A concerted action project of the European Union examined the strengths and weaknesses of mental retardation services in five European countries: Austria, England, Greece, Ireland and Spain (15). Several gaps were identified particularly in relation to generic mental health service provision. In many cases service provision to this group of people is ad hoc and dependent on the good will and the personal commitment of the professionals and volunteers involved. Policy and legislation tend to separate the disability aspects of people with mental retardation from their mental health needs, which remain largely invisible. It appears that there is a sense of unmet need for people with learning disabilities and mental health needs, which might be a direct reflection of the lack of policy clarity and legislation, or lack of planning, or lack of implementation. The effects on the lives of people with learning disabilities, their families and carers are pernicious.

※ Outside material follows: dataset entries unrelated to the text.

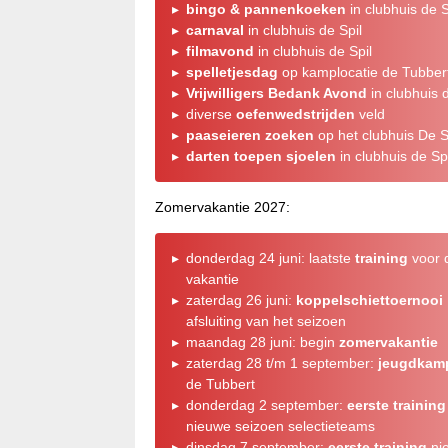
bingo & pannenkoeken
in clubhuis de S
carnaval
in clubhuis de Spil
filmavond
in clubhuis de Spil
spelletjesdag
op kamplocatie de Tubber
Vrijwilligers Bedank Avond
in clubhuis d
diverse
oefenwedstrijden
veld
paaseieren zoeken
op het clubhuis De S
darten toepen sjoelen
in clubhuis de Spi
Zomervakantie 2027:
donderdag 24 juni: laatste
training
voor 
vakantie
zaterdag 26 juni:
koppelschiettoernooi
afsluiting van het seizoen
maandag 28 juni: begin
zomervakantie
zaterdag 28 t/m 1 september:
jeugdkam
de Tubbert
donderdag 2 september:
eerste training
nieuwe seizoen selectieteams
dinsdag 7 september:
eerste training
ni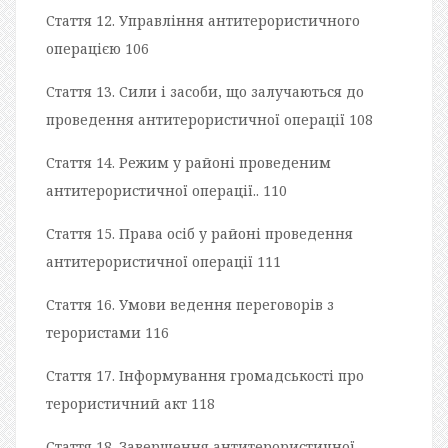
Стаття 12. Управління антитерористичного
операцією 106
Стаття 13. Сили і засоби, що залучаються до
проведення антитерористичної операції 108
Стаття 14. Режим у районі проведеним
антитерористичної операції.. 110
Стаття 15. Права осіб у районі проведення
антитерористичної операції 111
Стаття 16. Умови ведення переговорів з
терористами 116
Стаття 17. Інформування громадськості про
терористичний акт 118
Стаття 18. Завершення антитерористичної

Staff find working with people with mental retardation and mental health problems stressful. Giving them skills in this area so that, with support, they can manage people with mental health problems enables them to find this work more rewarding. Flexible training materials, which can be used by staff groups in their own settings, are now available (16,17), and distance education opportunities hold promise for expanded delivery of staff education by university-based experts in mental retardation and mental health. Results demonstrated the effectiveness of training workshops in improving service user mental health, with significant reductions in the number of psychiatric symptoms (18).
CONCLUSIONS
The last decade has seen the development of more individualised empowering and inclusive approaches to services for people with mental retardation. Most of these developments are based on a process of person-centred planning. Self-advocacy supports people with mental retardation taking more control over their lives and helps involving them in decision-making for service planning. However, the mental health needs of those with dual diagnosis continue to be overlooked and remain grossly unmet. More effort is required from all concerned to address this major gap constructively and using evidence-based practices.
The challenge for the future is to maintain this momentum and increasingly improve services. In many countries services are still patchy and variable and in very few there is a clear and comprehensive national policy.